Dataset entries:
%%

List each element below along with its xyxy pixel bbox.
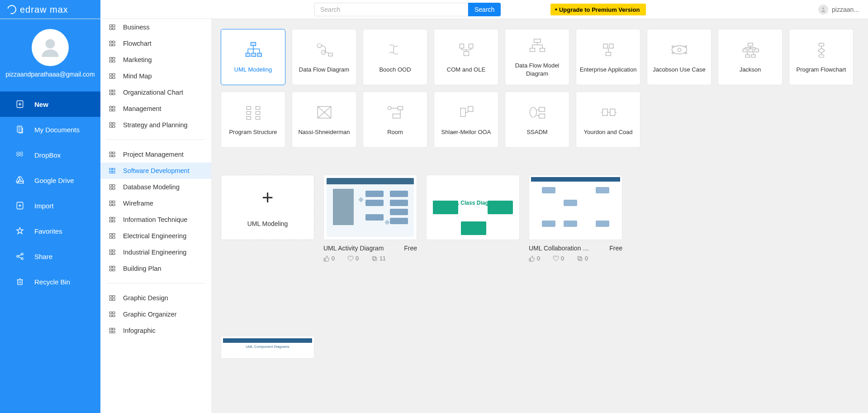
svg-rect-65 bbox=[109, 266, 112, 268]
tile-program-structure[interactable]: Program Structure bbox=[221, 91, 285, 148]
new-template-thumb[interactable]: +UML Modeling bbox=[221, 175, 314, 240]
svg-point-101 bbox=[672, 53, 674, 54]
tile-room[interactable]: Room bbox=[363, 91, 427, 148]
category-strategy-and-planning[interactable]: Strategy and Planning bbox=[100, 117, 211, 133]
template-thumb[interactable] bbox=[529, 175, 622, 240]
nav-label: Recycle Bin bbox=[34, 278, 70, 286]
template-thumb[interactable]: UML Class Diagram bbox=[426, 175, 520, 240]
tile-data-flow-diagram[interactable]: Data Flow Diagram bbox=[292, 29, 356, 85]
tile-data-flow-model-diagram[interactable]: Data Flow Model Diagram bbox=[505, 29, 569, 85]
category-wireframe[interactable]: Wireframe bbox=[100, 195, 211, 211]
tile-jacobson-use-case[interactable]: Jacobson Use Case bbox=[647, 29, 711, 85]
svg-rect-120 bbox=[393, 114, 400, 118]
svg-rect-89 bbox=[469, 44, 473, 48]
main-content: UML ModelingData Flow DiagramBooch OODCO… bbox=[212, 19, 868, 413]
category-electrical-engineering[interactable]: Electrical Engineering bbox=[100, 228, 211, 244]
category-project-management[interactable]: Project Management bbox=[100, 146, 211, 163]
tile-ssadm[interactable]: SSADM bbox=[505, 91, 569, 148]
category-business[interactable]: Business bbox=[100, 19, 211, 35]
svg-rect-24 bbox=[113, 77, 115, 79]
nav-recycle-bin[interactable]: Recycle Bin bbox=[0, 269, 100, 294]
svg-rect-44 bbox=[113, 172, 115, 173]
template-card-partial[interactable]: UML Component Diagrams bbox=[221, 336, 314, 363]
category-icon bbox=[108, 104, 117, 113]
tile-yourdon-and-coad[interactable]: Yourdon and Coad bbox=[576, 91, 640, 148]
svg-rect-35 bbox=[109, 126, 112, 128]
top-bar bbox=[0, 0, 868, 19]
category-label: Project Management bbox=[123, 151, 184, 158]
category-management[interactable]: Management bbox=[100, 101, 211, 117]
category-building-plan[interactable]: Building Plan bbox=[100, 260, 211, 277]
svg-rect-103 bbox=[748, 43, 753, 46]
svg-rect-54 bbox=[113, 217, 115, 219]
svg-rect-32 bbox=[113, 110, 115, 111]
svg-rect-34 bbox=[113, 123, 115, 125]
svg-rect-57 bbox=[109, 234, 112, 235]
svg-rect-52 bbox=[113, 204, 115, 206]
nav-my-documents[interactable]: My Documents bbox=[0, 117, 100, 142]
category-industrial-engineering[interactable]: Industrial Engineering bbox=[100, 244, 211, 260]
nav-favorites[interactable]: Favorites bbox=[0, 218, 100, 244]
tile-jackson[interactable]: Jackson bbox=[718, 29, 783, 85]
category-label: Infographic bbox=[123, 327, 156, 334]
tile-icon bbox=[669, 40, 690, 59]
category-mind-map[interactable]: Mind Map bbox=[100, 68, 211, 84]
category-infographic[interactable]: Infographic bbox=[100, 322, 211, 339]
tile-label: Program Structure bbox=[226, 128, 280, 136]
category-label: Strategy and Planning bbox=[123, 121, 188, 129]
category-graphic-organizer[interactable]: Graphic Organizer bbox=[100, 306, 211, 322]
category-database-modeling[interactable]: Database Modeling bbox=[100, 179, 211, 195]
svg-rect-130 bbox=[372, 256, 375, 259]
svg-rect-127 bbox=[610, 109, 615, 116]
template-thumb-icon bbox=[531, 177, 620, 238]
template-card-2[interactable]: UML Collaboration Di...Free 0 0 0 bbox=[529, 175, 622, 262]
category-label: Flowchart bbox=[123, 40, 152, 47]
category-icon bbox=[108, 293, 117, 303]
tile-label: UML Modeling bbox=[232, 66, 275, 74]
nav-share[interactable]: Share bbox=[0, 244, 100, 269]
nav-new[interactable]: New bbox=[0, 91, 100, 117]
nav-google-drive[interactable]: Google Drive bbox=[0, 168, 100, 193]
svg-rect-129 bbox=[374, 258, 377, 261]
tile-icon bbox=[242, 40, 264, 59]
template-new-card[interactable]: +UML Modeling bbox=[221, 175, 314, 262]
nav-label: Favorites bbox=[34, 227, 62, 235]
svg-rect-45 bbox=[109, 185, 112, 187]
tile-uml-modeling[interactable]: UML Modeling bbox=[221, 29, 285, 85]
category-information-technique[interactable]: Information Technique bbox=[100, 211, 211, 228]
category-marketing[interactable]: Marketing bbox=[100, 52, 211, 68]
tile-booch-ood[interactable]: Booch OOD bbox=[363, 29, 427, 85]
tile-enterprise-application[interactable]: Enterprise Application bbox=[576, 29, 640, 85]
category-graphic-design[interactable]: Graphic Design bbox=[100, 290, 211, 306]
tile-nassi-shneiderman[interactable]: Nassi-Shneiderman bbox=[292, 91, 356, 148]
thumbs-up-icon bbox=[323, 255, 330, 262]
svg-rect-128 bbox=[324, 258, 325, 261]
category-software-development[interactable]: Software Development bbox=[100, 163, 211, 179]
category-icon bbox=[108, 215, 117, 224]
tile-com-and-ole[interactable]: COM and OLE bbox=[434, 29, 498, 85]
template-card-1[interactable]: UML Class Diagram bbox=[426, 175, 520, 262]
tile-icon bbox=[455, 103, 477, 122]
template-card-0[interactable]: UML Activity DiagramFree 0 0 11 bbox=[323, 175, 417, 262]
tile-icon bbox=[455, 40, 477, 59]
template-thumb[interactable]: UML Component Diagrams bbox=[221, 336, 314, 359]
svg-rect-78 bbox=[113, 328, 115, 330]
category-organizational-chart[interactable]: Organizational Chart bbox=[100, 84, 211, 101]
tile-label: Yourdon and Coad bbox=[581, 128, 636, 136]
tile-program-flowchart[interactable]: Program Flowchart bbox=[789, 29, 854, 85]
svg-rect-9 bbox=[109, 25, 112, 27]
tile-label: Program Flowchart bbox=[794, 66, 849, 74]
copy-icon bbox=[371, 255, 378, 262]
nav-dropbox[interactable]: DropBox bbox=[0, 142, 100, 168]
svg-rect-37 bbox=[109, 152, 112, 154]
category-flowchart[interactable]: Flowchart bbox=[100, 35, 211, 52]
tile-shlaer-mellor-ooa[interactable]: Shlaer-Mellor OOA bbox=[434, 91, 498, 148]
svg-rect-53 bbox=[109, 217, 112, 219]
category-icon bbox=[108, 248, 117, 257]
tile-label: Nassi-Shneiderman bbox=[295, 128, 352, 136]
user-avatar[interactable] bbox=[32, 29, 69, 66]
svg-point-0 bbox=[46, 39, 55, 48]
dropbox-icon bbox=[15, 150, 24, 159]
template-thumb[interactable] bbox=[323, 175, 417, 240]
nav-import[interactable]: Import bbox=[0, 193, 100, 218]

%%

EXERCISE DIRECTIONS
Give the number of lines above that hold "point", with no other words.

SOLUTION
2